Whatever was the nature of your call, it appears from your email that a third person had to become involved in order to respond to your call.
Even if the issue needed to be brought forward to the board or to the board’s attorney, you should have received a follow-up call indicating the status of your request or issue.
At this point, I would recommend the following: one more phone call or one more letter certified return request and or attend the next board of directors’ meeting and directly address the issue to the board during the second homeowner forum.
Q: I have a question and just don’t know how to proceed. A few months ago we had a high-ranking local politician purchase the home next door to us. Two structures were constructed on the property, in the backyard and side of the home. They are in obvious violation of our HOA rules. I contacted the board and asked whether approval was given on these structures. One is directly in my line of sight from my living room window. There is unfinished plywood on the side that faces my window and pink on the sides that is visible from my backyard. The other structure is in the middle of the backyard and is poorly constructed. The pink structure is bolted to the concrete wall separating our properties and appears to be a potting shed. Since I am not given information on the HOA’s conversation with this homeowner and the homeowner does not speak to us I am wondering what recourse I have in pushing to have this structure removed. It has been there several weeks now and I am expecting to put my home on the market this summer. I am afraid it will affect the pricing of my home. It seems as though this political figure is expecting preferential treatment. We are a bit concerned about repercussions aimed at us if we engage this person in a conflict.
A: A number of years ago, Nevada Revised Statures 116.31175 (4b) was revised. The association cannot release any information pertaining to the architectural plan or specification submitted by a homeowner. It is considered “confidential.” Because of the confidentiality, the association cannot inform you as to what steps they have taken or not taken in order to obtain compliance.

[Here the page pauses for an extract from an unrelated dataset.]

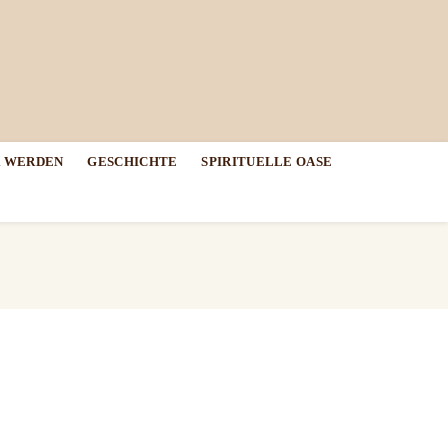
 WERDEN
GESCHICHTE
SPIRITUELLE OASE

Unfortunately, when a homeowner builds structures that do not meet the architectural standards of the association, it is not a quick-and-easy process to have that homeowner either make the physical adjustments to meet the architectural standards or to remove the structures. In fact, it could take months if the homeowner is not willing to comply with the association’s decision. The association would first have to file for mediation with the Nevada Real Estate Division which is not necessarily the fastest resolution but is the required first step the association must initiate against the offending homeowner.
You could file a complaint with the ombudsman and ask them to investigate. At least, they should be able to tell you that the association is taking the appropriate steps.
Sorry, you may be looking at the structures for some time.